AUKUS and North Korea’s “Complete Strategic Partnership” With Russia
Previous to 2025, it was unknown whether or not North Korea possessed the expertise to develop nuclear propulsion. Nonetheless, the fast progress within the growth of the unnamed 8,700-ton nuclear submarine means that Pyongyang could also be receiving exterior assist. Naval consultants have pointed to the probability that Russia has been conducting undisclosed expertise transfers below the 2024 Complete Strategic Partnership (CSP) settlement, which might permit North Korea to reverse engineer the reactor parts to propel the submarine.
The North Korea-Russia CSP differs from conventional strategic partnership agreements by together with a mutual protection clause and provisions for navy expertise transfers, which makes it extra akin to a proper alliance.
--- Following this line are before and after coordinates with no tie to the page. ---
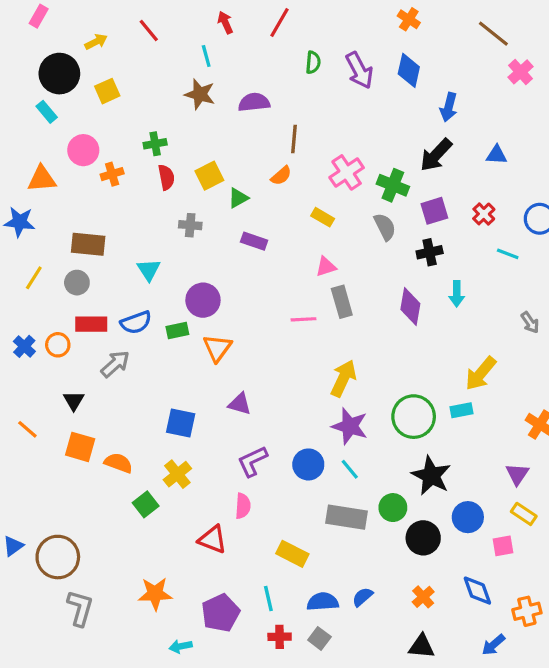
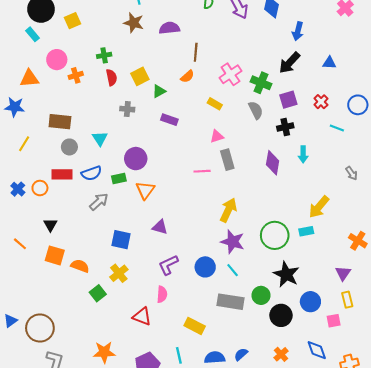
gray circle: (77, 283) -> (69, 147), moved
gray arrow: (115, 364) -> (99, 202), moved
yellow rectangle: (524, 514) -> (347, 300), turned 42

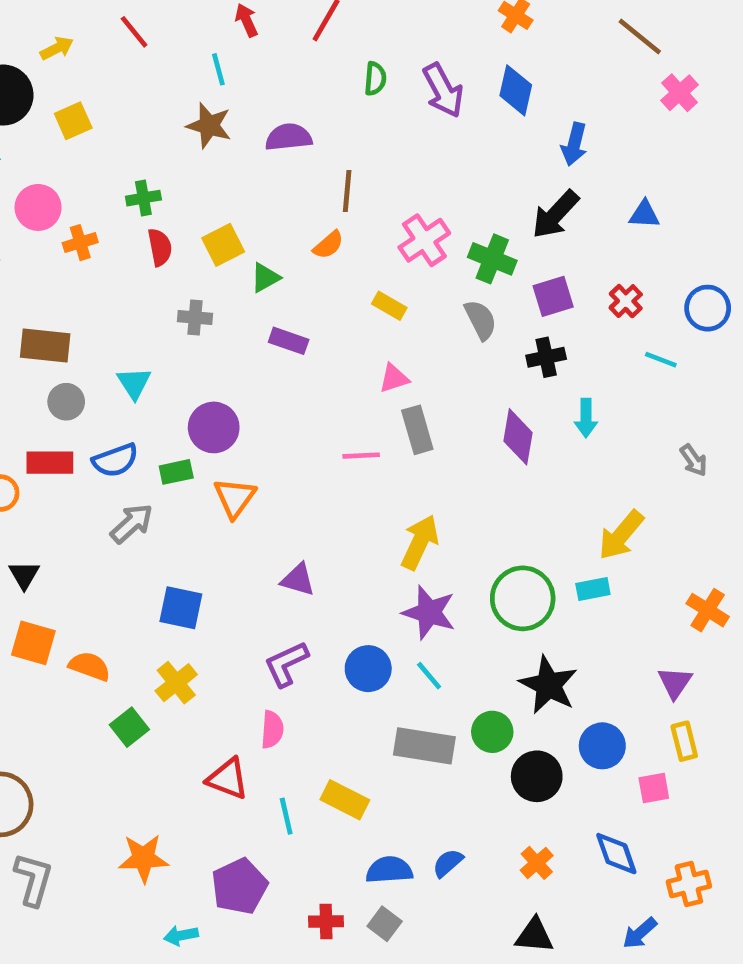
purple triangle: (160, 227) -> (298, 580), moved
cyan line: (179, 355) -> (286, 816), moved

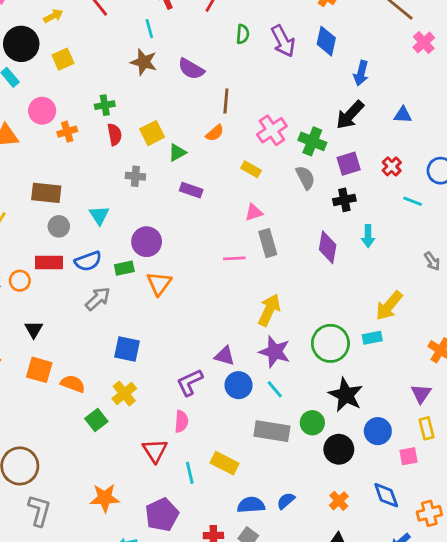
purple semicircle: (289, 137) -> (191, 69), turned -144
purple triangle: (298, 580) -> (225, 356), moved
red triangle: (228, 779) -> (155, 451), turned 36

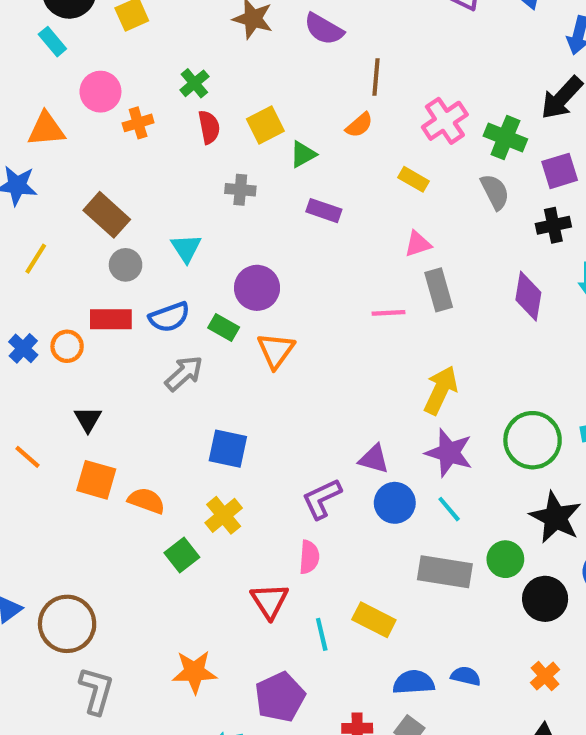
green cross: (105, 105) -> (194, 83), turned -30
brown rectangle: (46, 193) -> (107, 215), turned 36
green rectangle: (124, 268) -> (224, 327), turned 42
blue semicircle: (286, 501) -> (466, 676), turned 54

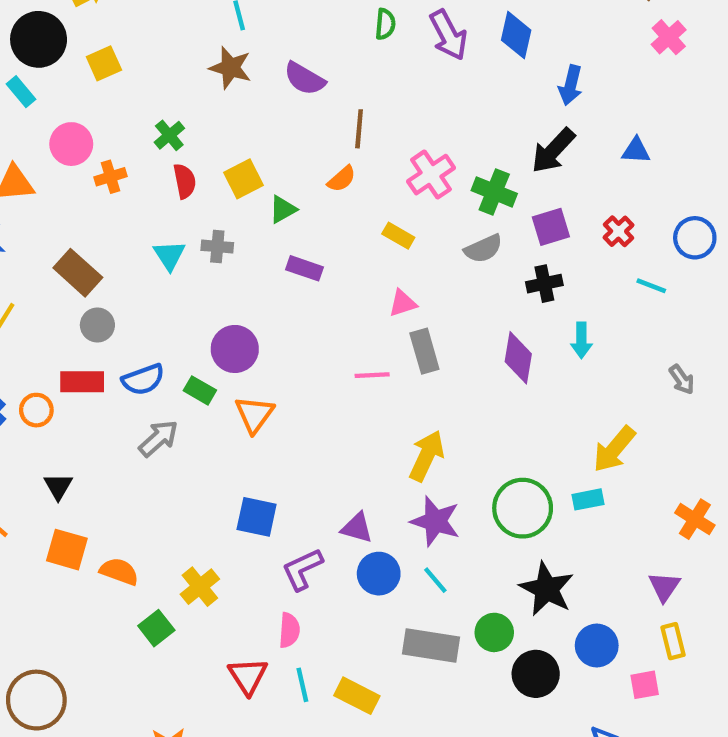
gray semicircle: (495, 192) -> (483, 249), turned 93
cyan triangle: (186, 248) -> (169, 255), moved
blue square: (228, 449) -> (257, 517), moved
cyan line: (322, 634) -> (302, 685), moved

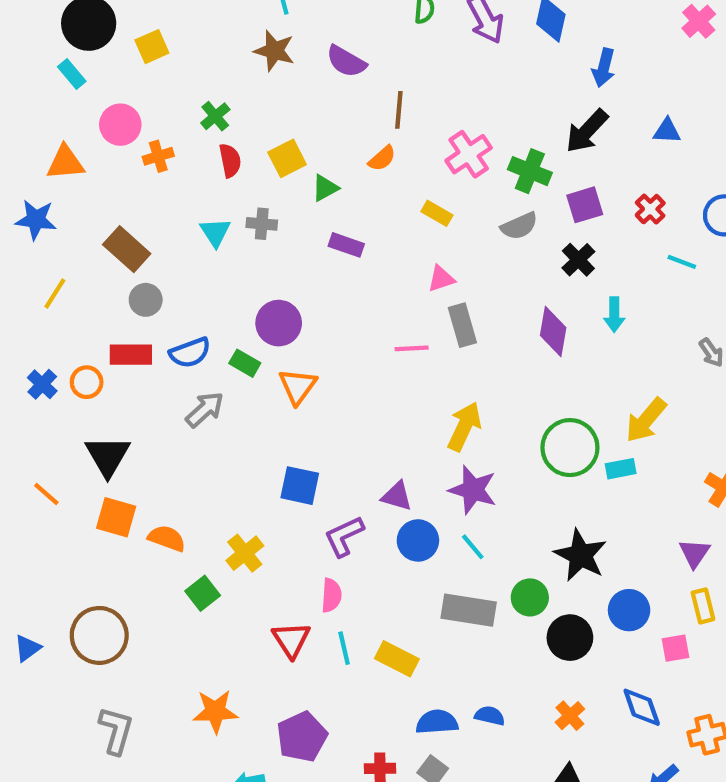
black cross: (544, 284) -> (578, 260), turned -32
black triangle: (58, 486) -> (108, 456), size x1.6
green circle: (523, 508) -> (570, 448), moved
brown circle: (36, 700) -> (99, 635), moved

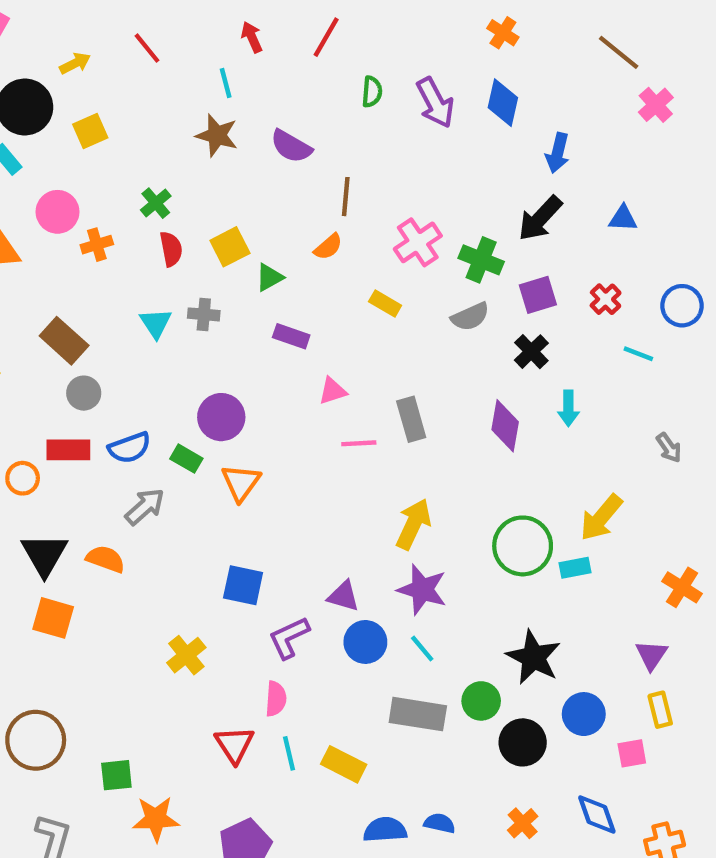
pink triangle: (441, 279) -> (333, 391), moved
orange semicircle: (167, 538) -> (106, 559), moved
green square: (203, 593) -> (116, 775), moved, turned 32

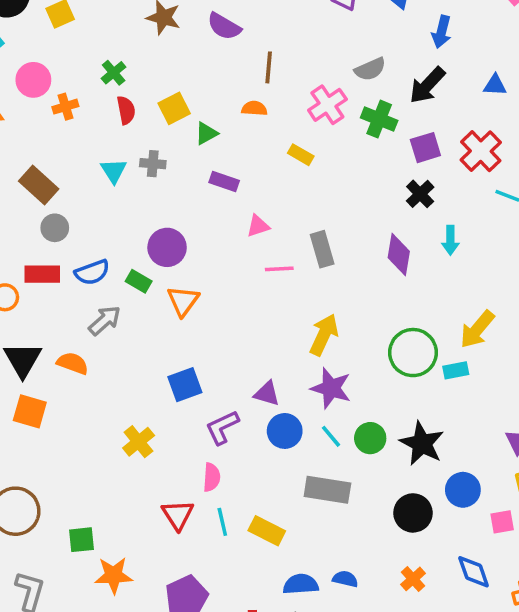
orange semicircle: (328, 247) -> (254, 108), turned -135
red cross: (606, 299) -> (481, 151), size x1.6
gray semicircle: (470, 317) -> (370, 69), moved
blue square: (243, 585) -> (185, 385), turned -32
green circle: (481, 701) -> (370, 438), moved

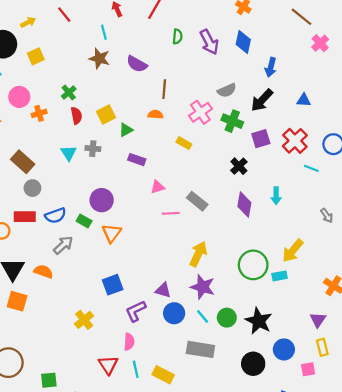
black cross: (420, 194) -> (239, 166), moved
gray rectangle: (322, 249) -> (197, 201), turned -35

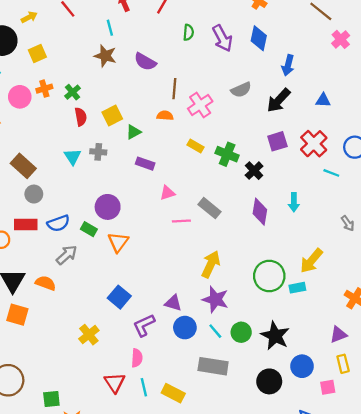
pink cross: (200, 112) -> (200, 105), moved
orange cross: (39, 113) -> (44, 89), moved
green cross: (232, 121) -> (227, 154), moved
blue square: (113, 285) -> (119, 297), turned -30
purple triangle: (318, 320) -> (338, 335), turned 35

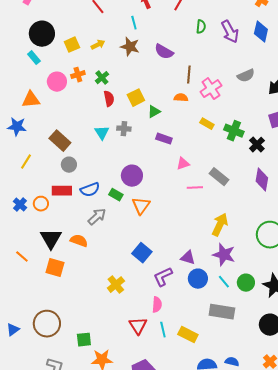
yellow arrow: (29, 17) -> (98, 45), moved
Article 4 of the CSP states that if “one of many events falls right into a state of battle, the opposite celebration shall present navy and different help utilizing all of the means it possesses.” The “different help” class firmly encompasses any switch of expertise by Russia to North Korea to assist it develop a blue water navy.
North Korea’s said worry of a “multilayered ring of nuclear encirclement” offers a powerful rationale for Pyongyang to enter an alliance with Russia. Though state-run media amplifies the nuclear dimension of cooperation between the USA and its allies and companions to justify its nuclear deterrent, North Korea’s rhetoric displays an actual shift within the U.S. “hub and spoke” alliance system towards a extra decentralized latticework-like construction that prioritizes burden sharing. U.S. President Donald Trump’s mistreatment of Indo-Pacific allies and companions has undermined this, although, a lot to Pyongyang’s profit.
North Korea’s management has emphasised the perceived imminency of battle elicited by shifting U.S. alliances and partnerships, too. Earlier than the North Korea-Russia CSP was signed, Kim warned on the ruling Korean Employees’ Occasion Plenum in December 2023 that “battle is approaching us as a sensible entity, not as an summary idea.” Subsequently, Kim’s determination to ship the Korean Folks’s Military (KPA) to the frontlines in Ukraine was not merely for monetary acquire, but in addition to determine reciprocity with Russia whereas offering the KPA with a contemporary battlefield expertise to organize for what Pyongyang sees as a looming battle across the Korean Peninsula.
The Verdict
Each Pyongyang’s rhetoric and actions recommend that AUKUS has partially knowledgeable its shifting grand technique. That is most evident within the KPN’s modernization and navy cooperation with Russia. When understanding North Korea’s heightened exercise, AUKUS ought to be seen as working in tandem with the Japan-South Korea-U.S. trilateral and the bilateral cooperation between Japan and the USA, Japan and South Korea, and Japan and Australia. These deepening minilaterals, alliances, and strategic partnerships are taken by Pyongyang as proof of an rising Asian NATO, which differs significantly from the view of the U.S. and its Indo-Pacific allies and companions.
North Korea’s view of AUKUS must also function a reminder to Australian strategists that Pyongyang does take note of Canberra’s choices. Though North Korean propaganda portrays Australia as the USA’ “deputy sheriff,” the truth that Canberra now elements extra into Pyongyang’s calculations demonstrates the company that Australia possesses in shaping the strategic surroundings within the Western Pacific.
Nonetheless, as deterrence will increase on each side, the room for engagement between Pyongyang and Canberra has shrunk, which heightens the potential for miscalculation if their nuclear submarines come into elevated contact on the excessive seas.